All this has significantly altered our viewing habits and/or expectations. We visit galleries and museums of contemporary art more to be amazed, titillated, and entertained than to be moved or enriched. If we want the latter, we know we need only trundle over to any museum displaying Old Masters and have our fill of its Rembrandts, Vermeers, and C'ezannes.

But why this separation? This division between art that moves and enriches and art that provides and entertains? Is modernism to blame? Or is it more the result of our increasing pressure on artists of all ages to perform as brilliantly and cleverly as possible - even before they have anything individual or significant to communicate?

Whatever the reason, some of the blame must be laid at the feet of our inordinate passion for the new. Creative maturity interests us less than the first dramatic stirrings of talent, especially if it promises novel and exciting alternatives to what we already have. Once talent begins to realize itself and becomes a known commodity, however, we tend to lose interest in it, and to shift our attention to even newer and more startlingly unprecedented work.

No wonder so many of our younger artists are confused or cynical, unwilling to commit themselves to the slow and often difficult process leading to genuine creative growth. Why hassle with integrity and ideals, after all, when it is easier and so much more rewarding to whip up something ``new'' every two or three years?

Ren'ee Ritter is one artist who continues year after year to nurture and deepen her talent in her own way and at her own pace. She and her loosely executed abstractions came to my attention six years ago during a huge, nationwide exhibition held in Madison Square Garden.

Her paintings were among the few on display (and there were literally thousands hanging in one booth after another), that had something worthwhile to ``say'' - and that said it intelligibly. True, her work was still rough and unformed, but the quality was there.

I saw several of her shows over the next few years and was pleasantly surprised every time. Using a modified Abstract Expressionist approach - one that drew as heavily on Eastern calligraphic and landscape devices as on the imagery of Motherwell and Kline - she was slowly but surely forging a personal and highly effective art for herself. Every exhibition represented an advance, both in execution and conception, and indicated that it wouldn't be long before she would be an artist of substance and accomplishment.

Her recent show at New York's Viridian Gallery proved that that time has come. A good half of the collage paintings on view were truly masterful and possessed the authority, elegance, and simplicity that comes only from years of concentrated, committed effort.
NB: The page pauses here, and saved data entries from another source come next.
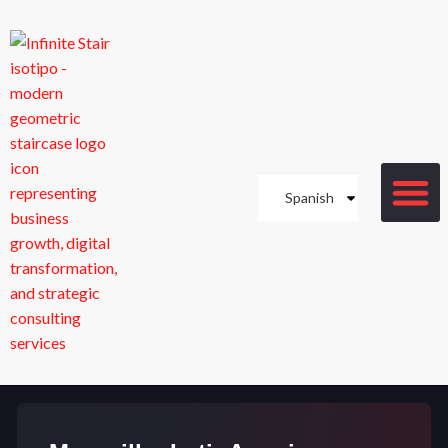
Spanish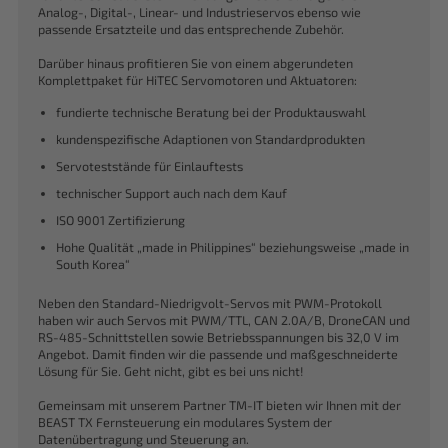
Analog-, Digital-, Linear- und Industrieservos ebenso wie
passende Ersatzteile und das entsprechende Zubehör.
Darüber hinaus profitieren Sie von einem abgerundeten
Komplettpaket für HiTEC Servomotoren und Aktuatoren:
fundierte technische Beratung bei der Produktauswahl
kundenspezifische Adaptionen von Standardprodukten
Servoteststände für Einlauftests
technischer Support auch nach dem Kauf
ISO 9001 Zertifizierung
Hohe Qualität „made in Philippines“ beziehungsweise „made in
South Korea“
Neben den Standard-Niedrigvolt-Servos mit PWM-Protokoll
haben wir auch Servos mit PWM/TTL, CAN 2.0A/B, DroneCAN und
RS-485-Schnittstellen sowie Betriebsspannungen bis 32,0 V im
Angebot. Damit finden wir die passende und maßgeschneiderte
Lösung für Sie. Geht nicht, gibt es bei uns nicht!
Gemeinsam mit unserem Partner TM-IT bieten wir Ihnen mit der
BEAST TX Fernsteuerung ein modulares System der
Datenübertragung und Steuerung an.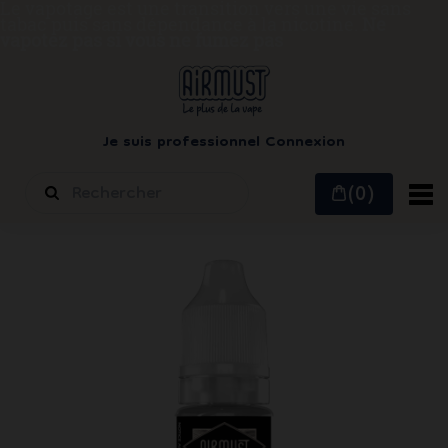
Le vapotage est une transition vers une vie sans
tabac puis sans dépendance à la nicotine.
Ne
vapotez pas si vous ne fumez pas
Je suis professionnel
Connexion
(0)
And the other pieces were only minimally short of that level.

I was particularly impressed by the power and subtlety of her images, and by her ability to fuse starkly calligraphic and complex collage elements into works of remarkable depth and range. Only a special and finely honed sensibility could juxtapose sweeping or rigidly controlled brush strokes, merchandising and address labels, newspaper fragments, photographs, stamps, and other odds and ends in so effectively poetic a manner.

There's no doubt she's an artist and that she has ``arrived.'' And she has because she's used her talents to embody and communicate what intuition and experience have revealed to her of the beauty and meaning of life. Others may prance about and preen in order to attract attention, but Ren'ee Ritter will continue as before: modestly and without deviating from what moves and concerns her most deeply.